START The data
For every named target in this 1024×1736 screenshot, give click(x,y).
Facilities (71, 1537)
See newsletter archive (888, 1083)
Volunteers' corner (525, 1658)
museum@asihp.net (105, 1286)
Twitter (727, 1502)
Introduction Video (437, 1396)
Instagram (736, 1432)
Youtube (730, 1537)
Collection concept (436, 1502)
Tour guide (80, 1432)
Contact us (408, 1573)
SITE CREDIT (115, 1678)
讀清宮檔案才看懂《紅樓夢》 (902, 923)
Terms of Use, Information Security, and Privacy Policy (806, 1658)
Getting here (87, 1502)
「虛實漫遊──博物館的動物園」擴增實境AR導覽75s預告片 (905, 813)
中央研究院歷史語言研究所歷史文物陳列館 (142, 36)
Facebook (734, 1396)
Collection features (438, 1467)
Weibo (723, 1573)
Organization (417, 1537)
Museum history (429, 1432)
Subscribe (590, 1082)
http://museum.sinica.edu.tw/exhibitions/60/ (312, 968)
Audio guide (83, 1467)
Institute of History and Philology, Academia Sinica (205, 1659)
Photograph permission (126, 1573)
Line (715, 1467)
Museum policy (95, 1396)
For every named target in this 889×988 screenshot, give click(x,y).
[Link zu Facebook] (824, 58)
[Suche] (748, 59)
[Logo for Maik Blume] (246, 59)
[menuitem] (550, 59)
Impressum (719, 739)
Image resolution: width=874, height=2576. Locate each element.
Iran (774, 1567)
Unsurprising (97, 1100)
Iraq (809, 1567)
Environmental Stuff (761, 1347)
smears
END The data
Exercise details: Keep both end lines and retype everything in the records above from the line containing "Collection features (438, 1467)" through the line containing "Iran (774, 1567)", exactly, with nothing else.

Answer space:
Collection features (438, 1467)
Weibo (723, 1573)
Organization (417, 1537)
Museum history (429, 1432)
Subscribe (590, 1082)
http://museum.sinica.edu.tw/exhibitions/60/ (312, 968)
Audio guide (83, 1467)
Institute of History and Philology, Academia Sinica (205, 1659)
Photograph permission (126, 1573)
Line (715, 1467)
Museum policy (95, 1396)
For every named target in this 889×988 screenshot, give click(x,y).
[Link zu Facebook] (824, 58)
[Suche] (748, 59)
[Logo for Maik Blume] (246, 59)
[menuitem] (550, 59)
Impressum (719, 739)
Image resolution: width=874, height=2576. Locate each element.
Iran (774, 1567)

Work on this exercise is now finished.